Only one stretch of the records below should be repeated. It starts with the line containing "Frequently Asked Questions" and goes on through the line containing "Quick Links", exactly as written.

=== Exercise data ===

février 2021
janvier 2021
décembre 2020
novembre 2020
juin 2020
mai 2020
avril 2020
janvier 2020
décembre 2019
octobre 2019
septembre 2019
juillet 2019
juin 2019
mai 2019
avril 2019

===
=== Exercise data ===

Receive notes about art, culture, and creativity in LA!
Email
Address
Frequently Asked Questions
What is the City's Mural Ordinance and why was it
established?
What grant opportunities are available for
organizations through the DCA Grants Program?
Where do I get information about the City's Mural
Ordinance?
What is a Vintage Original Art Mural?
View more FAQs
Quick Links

===
=== Exercise data ===

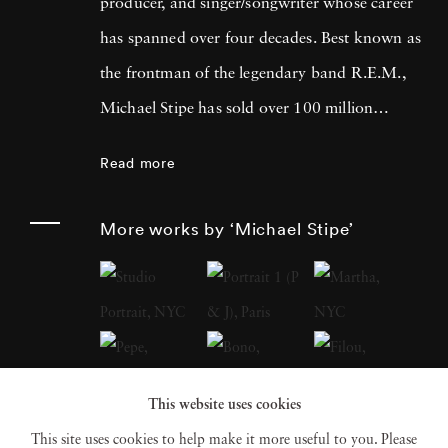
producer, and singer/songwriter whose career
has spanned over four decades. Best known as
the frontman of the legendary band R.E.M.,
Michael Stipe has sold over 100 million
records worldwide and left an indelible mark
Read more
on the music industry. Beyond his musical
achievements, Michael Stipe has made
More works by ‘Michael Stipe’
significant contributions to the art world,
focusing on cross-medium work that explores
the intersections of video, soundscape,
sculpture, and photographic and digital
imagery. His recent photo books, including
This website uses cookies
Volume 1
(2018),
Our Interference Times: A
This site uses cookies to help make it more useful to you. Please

===

_Result of this exercise_.
Frequently Asked Questions
What is the City's Mural Ordinance and why was it
established?
What grant opportunities are available for
organizations through the DCA Grants Program?
Where do I get information about the City's Mural
Ordinance?
What is a Vintage Original Art Mural?
View more FAQs
Quick Links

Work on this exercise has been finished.